Après cette expérience de réflexion collective, on peut tout d'abord affirmer que la participation se présente comme un fait politique autant que culturel ! C'est une thématique remplie d'émotions, de frustrations, mais aussi d'ambitions où l'on parle tantôt de mixité ou de justice sociale que de cadrage et d'outils méthodologiques. Cela a le mérite de mettre en avant certaines contradictions. D'un côté, il existe de nombreuses opportunités pour réinventer la participation afin de favoriser l'échange et la perméabilité des processus. Que cela soit par les "civic tech", l'interdisciplinarité, ou encore par la présence d'un tiers facilitateurs. Mais de l'autre, on remarque que la réglementation d'aujourd'hui a beaucoup de mal à créer l'ouverture demandée tant en termes de temporalité (la participation demande des temps d'activation, de digestion, de propositions...), qu'en termes de législation (le Plan Localisé de Quartier reste un outil très ciblé). Ces frustrations, malgré la diversité contemporaine des processus de participation qui a été soulignée par tous, viennent se mélanger à des problématiques de représentativité des participants qui fait peser beaucoup de responsabilité sur les corps intermédiaires - en premier lieu les associations.

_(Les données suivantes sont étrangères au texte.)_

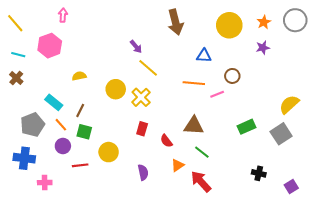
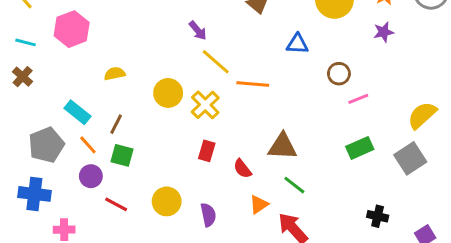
orange line: (194, 83) -> (253, 84), moved
pink line: (217, 94) -> (358, 99), moved
yellow circle: (109, 152) -> (167, 201), moved
red line: (80, 165) -> (116, 204), turned 35

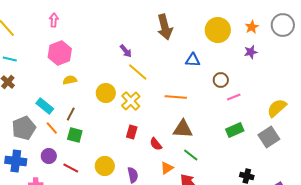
pink hexagon: (72, 29) -> (60, 53), moved
orange line: (253, 84) -> (176, 97), moved
purple circle: (91, 176) -> (49, 156), moved

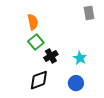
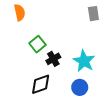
orange semicircle: (33, 22) -> (20, 12), moved
cyan star: (80, 58) -> (84, 61), size x1.5

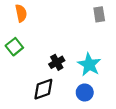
green square: (38, 44) -> (14, 47), moved

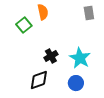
orange semicircle: (21, 13) -> (43, 12), moved
green square: (14, 47) -> (24, 25), moved

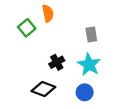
gray rectangle: (89, 13) -> (91, 34), moved
black diamond: (39, 80) -> (43, 89), turned 40

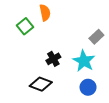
gray rectangle: (91, 34) -> (96, 37), moved, turned 56
blue circle: (85, 92) -> (88, 87), moved

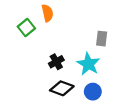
gray rectangle: (96, 37) -> (102, 39), turned -40
black diamond: (41, 84) -> (62, 88), moved

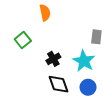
green square: (26, 27) -> (23, 40), moved
black diamond: (62, 88) -> (59, 84), turned 50

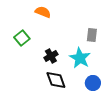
orange semicircle: (45, 13) -> (43, 12), turned -56
blue circle: (88, 87) -> (93, 83), moved

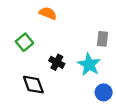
black cross: (51, 56) -> (57, 62), turned -32
black diamond: (56, 80) -> (33, 85), moved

Se pose alors la question des conditions cadre de la participation. Est-elle faite pour répondre à un texte de loi ? Ou pour réellement écouter les habitants ? Les deux sous-groupes ont affirmé l'importance de mieux présenter/expliquer ce cadre de la participation. Cela pourrait passer par la mise en place de meilleurs outils de communication telle qu'une plateforme globale de tous les processus participatifs qui présenterait les marges de manœuvre pour chacun d'eux. Ou par un effort pédagogique pour chaque projet, en mettant en avant ces conditions cadre dès le début des rencontres participatives. C'est une manière d'interroger le positionnement des acteurs et notamment l'asymétrie dans les jeux de pouvoir, et de se focaliser sur les résultats de la participation pour les participants eux-mêmes, c'est-à-dire son suivi.

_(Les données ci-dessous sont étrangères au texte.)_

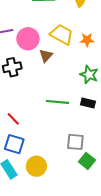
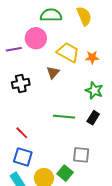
pink circle: (28, 39) -> (36, 38), moved
black rectangle: (88, 103) -> (93, 118), turned -72
green square: (87, 161) -> (65, 173), moved

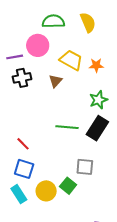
black cross: (21, 84) -> (22, 78), moved
green star: (94, 91) -> (98, 100), turned 30
black rectangle: (93, 118) -> (97, 128), size x1.6

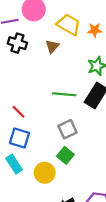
black cross: (22, 78) -> (17, 43), turned 30
gray square: (85, 167) -> (68, 129), moved, turned -30
yellow circle: (46, 191) -> (45, 173), moved

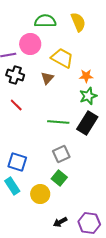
orange star: (95, 30) -> (86, 76), moved
red line: (18, 112) -> (16, 105), moved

Deux enjeux centraux ont été présentés : le premier, c'est celui d'articuler les besoins et les compétences des acteurs tant en termes de temporalité qu'en termes d'échelles. Il y a notamment des moments où la participation doit-être plus large qu'à d'autres et concerner plus de citoyens. Le second est celui de pouvoir croiser les informations émanant de la participation. Les projets sont différents mais de nombreuses problématiques sont récurrentes et transversales. Les processus participatifs devraient permettre de mettre en lien les différents apports et donc les réflexions.

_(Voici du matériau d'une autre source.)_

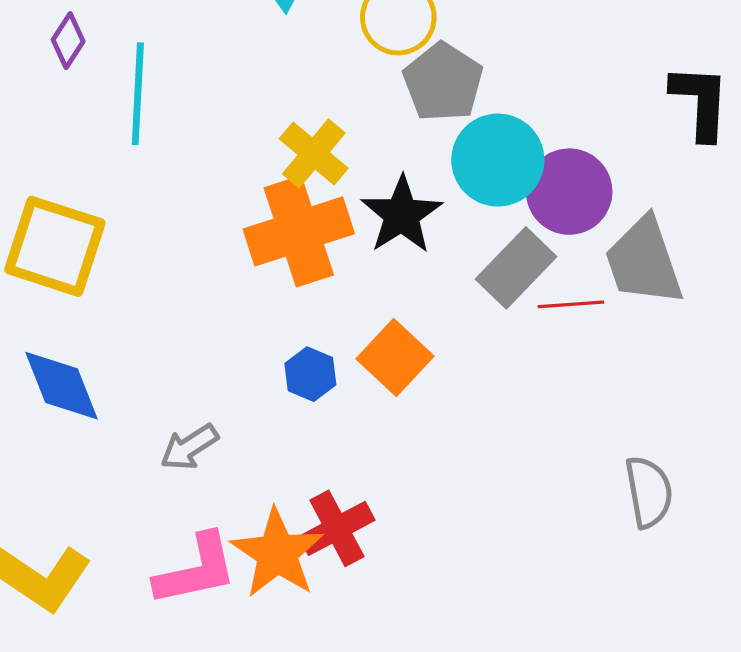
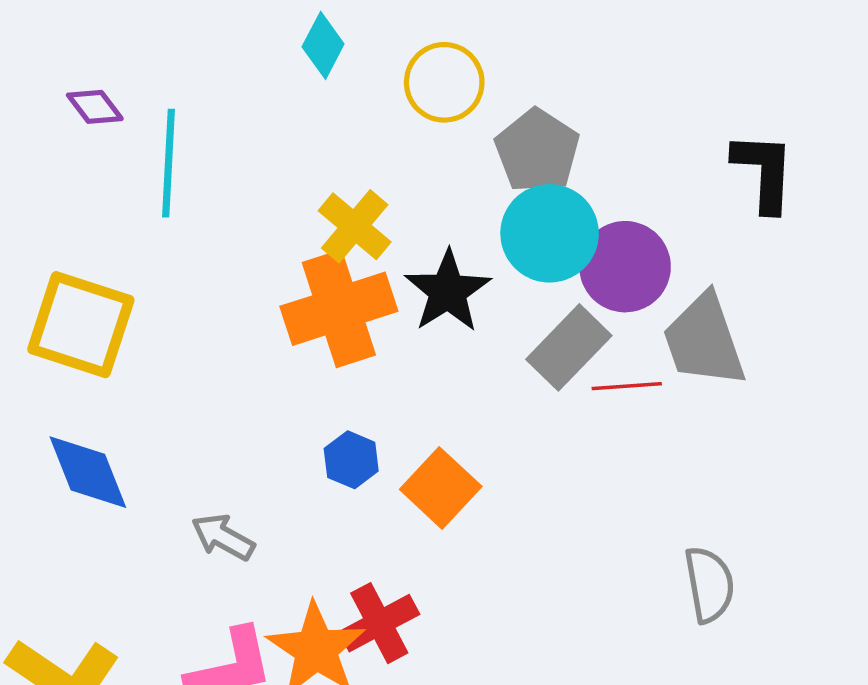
purple diamond: (68, 41) -> (95, 107), turned -70
gray pentagon: (443, 82) -> (537, 151), moved
orange square: (395, 357) -> (441, 488), moved
gray arrow: (189, 447) -> (223, 537), turned 62

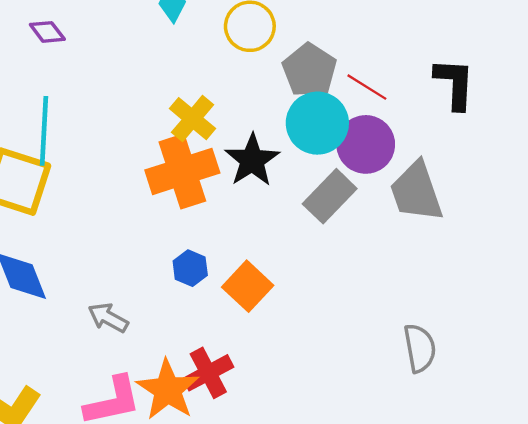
purple diamond: (95, 107) -> (47, 32), moved
cyan line: (169, 163) -> (44, 131), moved
red line: (627, 386) -> (367, 87), moved, turned 36

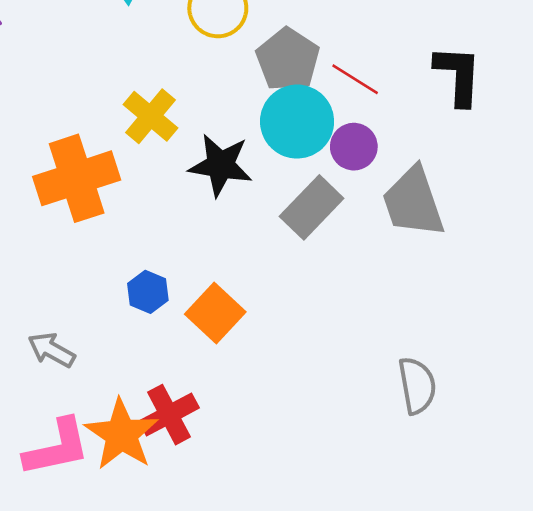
purple circle: (366, 144) -> (354, 147), size x0.7
black star: (252, 160) -> (220, 165), turned -30
orange cross: (182, 171) -> (77, 178), moved

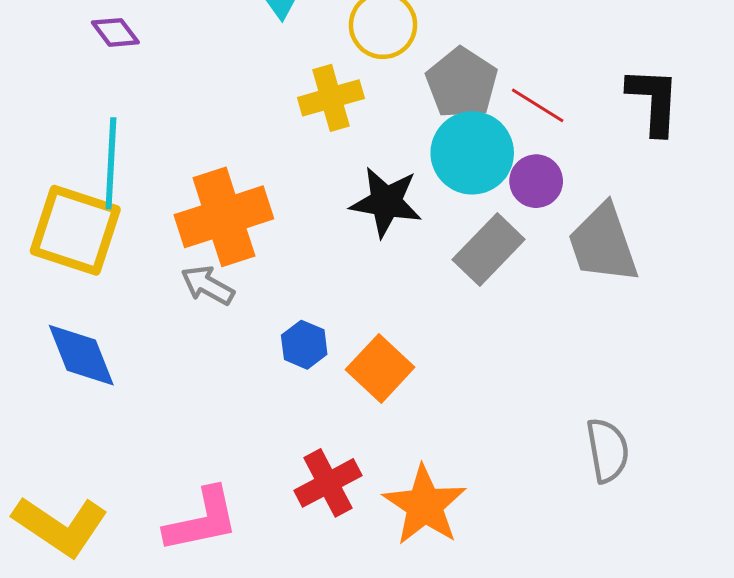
yellow cross: (151, 116) -> (331, 98), moved, turned 34
gray arrow: (52, 350) -> (208, 285), moved
orange star: (121, 434) -> (425, 505), moved

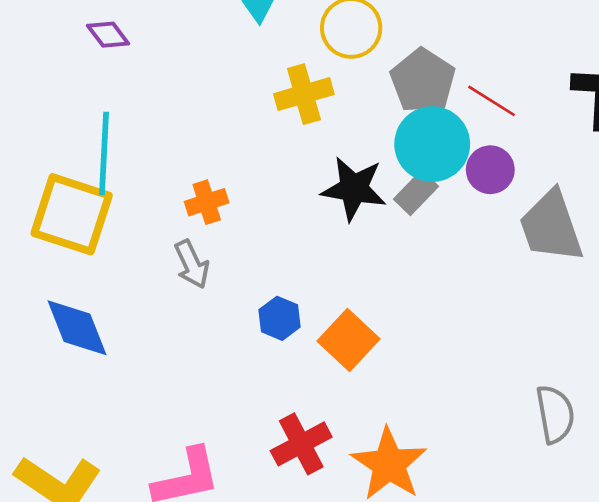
orange cross: (224, 217) -> (207, 202), size x0.5
gray rectangle: (489, 250) -> (416, 193), moved, size x0.7
gray arrow: (208, 285) -> (192, 264), turned -144

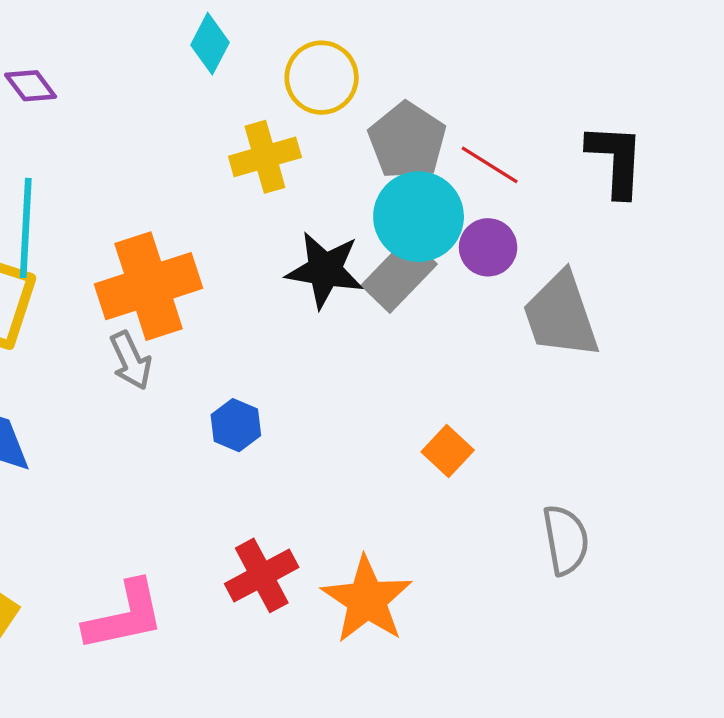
gray rectangle: (416, 193) -> (399, 275), size x1.4
orange cross: (207, 202) -> (149, 286), size x2.0
orange square: (348, 340) -> (448, 451), moved, size x0.7

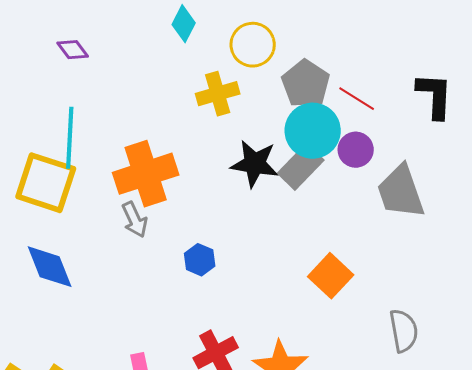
orange square: (448, 451) -> (331, 276), size x1.4

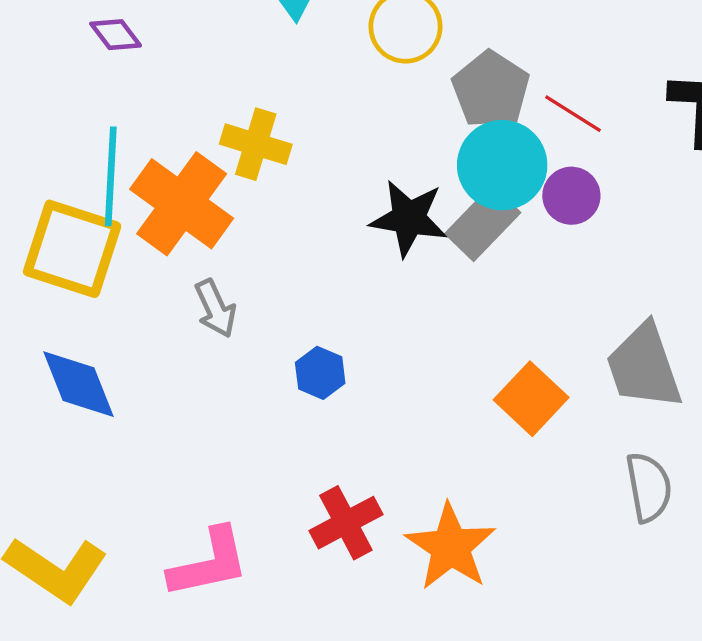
yellow cross: (218, 94) -> (256, 144), moved, turned 33
orange cross: (146, 174) -> (182, 204), moved, turned -36
gray trapezoid: (401, 192) -> (644, 366), moved

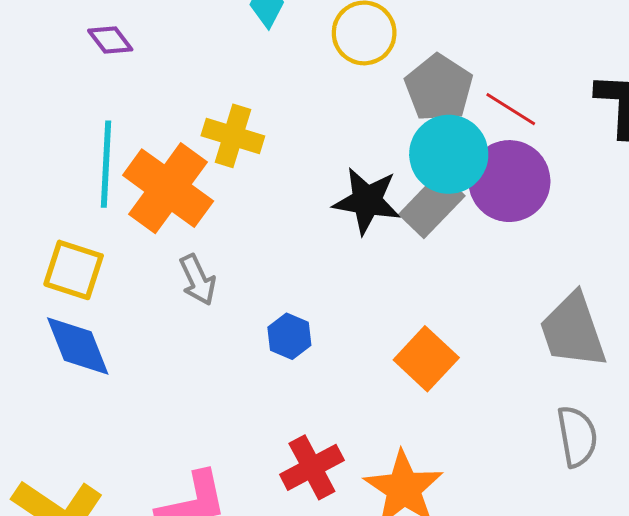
purple circle: (571, 196) -> (509, 181), size x1.6
yellow square: (72, 249) -> (74, 270), moved, size x0.7
orange square: (531, 399) -> (426, 359), moved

Enfin, et pour tenter d'apporter une analyse supplémentaire, il y a une problématique qui est à la croisée de tous ces questionnements et qui passe par un travail conceptuel approfondi sur ce qu'est la participation, et par analogie, sur ce qu'est le participant. C'est une problématique de sémantique, de sens, qui peut paraître superficielle mais qui est une des principales limites actuelles et un gros facteur d'incompréhensions et de frustrations. Car considérer les participants comme des usagers, comme des profanes dont on reconnaît un savoir-d'usage avant tout, revient à figer des relations alors qu'elles supposent une certaine dynamique. C'est un facteur limitant car un usager attend un service alors qu'on lui demande d'être un acteur. La participation demande donc un passage du statut d'usager à celui d'acteur, et il faut donc favoriser ce changement de statut dans la conception même des processus participatifs. C'est un statut qui dépasse l'ingénierie du projet urbain en faisant référence à une thématique politique et culturelle qui est celle de la citoyenneté et du rôle du citoyen dans la ville.